Starting with the line that contains "genuine pneumatic cylinders, valves, FRL", copy every remaining line of the data below exactly, the last one included.

*** Excerpted data ***

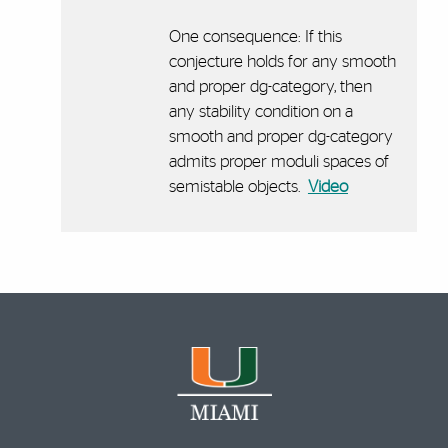
One consequence: If this
conjecture holds for any smooth
and proper dg-category, then
any stability condition on a
smooth and proper dg-category
admits proper moduli spaces of
semistable objects.
Video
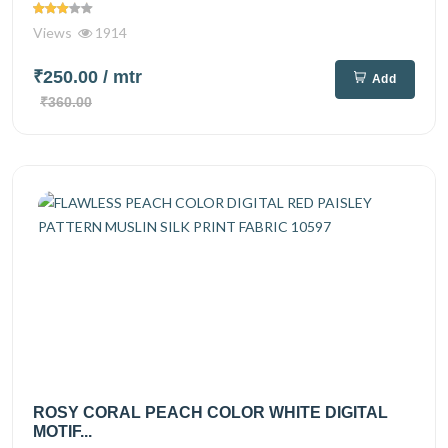
Views
1914
₹250.00
/ mtr
Add
₹360.00
ROSY CORAL PEACH COLOR WHITE DIGITAL
MOTIF...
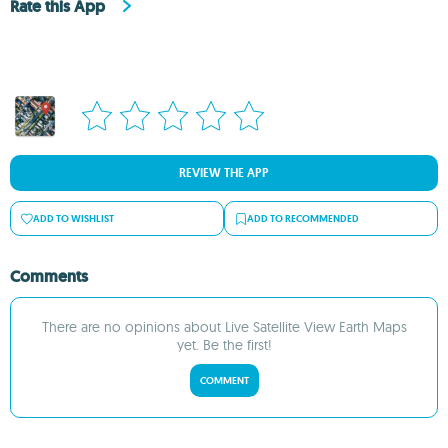
Rate this App
REVIEW THE APP
ADD TO WISHLIST
ADD TO RECOMMENDED
Comments
There are no opinions about Live Satellite View Earth Maps
yet. Be the first!
COMMENT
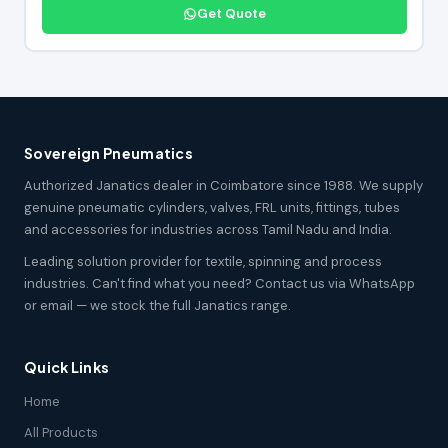
Get Quote
Sovereign Pneumatics
Authorized Janatics dealer in Coimbatore since 1988. We supply
genuine pneumatic cylinders, valves, FRL units, fittings, tubes
and accessories for industries across Tamil Nadu and India.
Leading solution provider for textile, spinning and process
industries. Can't find what you need? Contact us via WhatsApp
or email — we stock the full Janatics range.
Quick Links
Home
All Products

*** End of Excerpted data ***

- _Solution to the problem_:
genuine pneumatic cylinders, valves, FRL units, fittings, tubes
and accessories for industries across Tamil Nadu and India.
Leading solution provider for textile, spinning and process
industries. Can't find what you need? Contact us via WhatsApp
or email — we stock the full Janatics range.
Quick Links
Home
All Products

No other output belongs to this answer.